My soon-to-be daughter-in-law has stated she doesn't want to invite any of them to the wedding. I'm torn. My heart breaks for her, but the right thing to do is to invite them, I think. She has stated that she doesn't want them there if they aren't supportive, she doesn't want them to attend due to a sense of familial obligation, or to gawk.
But the goal is to give them an opportunity to see love, in all its forms, to see how normal regular people love and accept love, in all its forms. The hope is that by attending this wedding, they might experience a change of heart and see for themselves that two chicks can love each other and two families can support that love.

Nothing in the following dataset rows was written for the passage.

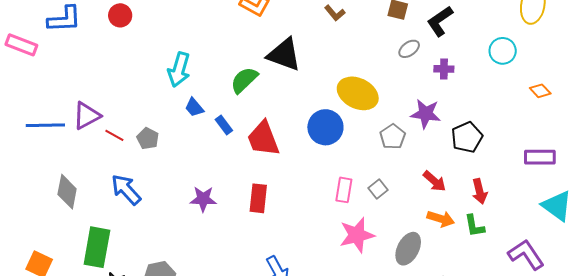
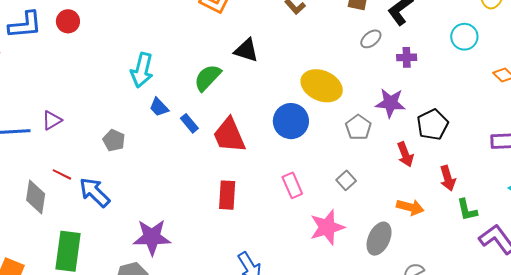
red circle: (120, 15) -> (68, 21), moved
black triangle: (284, 55) -> (246, 50), size x0.7
purple triangle: (87, 116) -> (52, 120), size x0.7
red line: (114, 135) -> (62, 174), moved
red arrow: (434, 181) -> (405, 154), moved, turned 30
pink rectangle: (344, 190) -> (292, 185), moved, turned -30
purple star: (203, 199) -> (152, 237), moved, size x1.4
green L-shape: (474, 226) -> (467, 210), moved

I would normally press for my daughter or her girlfriend to do what I think is right. But on this matter, I'm not sure if doing the right thing is right for my daughter-in-law. I don't want her feelings hurt, don't want her to be upset on her wedding day, and no one can do that better than family. Do I let it go or continue to advocate for inclusion?
The second problem and more pressing is the engagement party. I think if we were to invite her whole family to an engagement party, it might break the ice, let the cat out of the bag, and if they attend, they will begin to see how wonderful these two young women are together. They will see how this lesbian love looks in real life and how real life families accept, include, and love on. They all live about 3 hours away so attending an engagement party would be quite telling, if they attended.
Please help!
AKudos to you for being such a great and loving mom! If your future daughter-in-law (DIL) asked for my advice, my answer would be slightly different than my answer will be to you.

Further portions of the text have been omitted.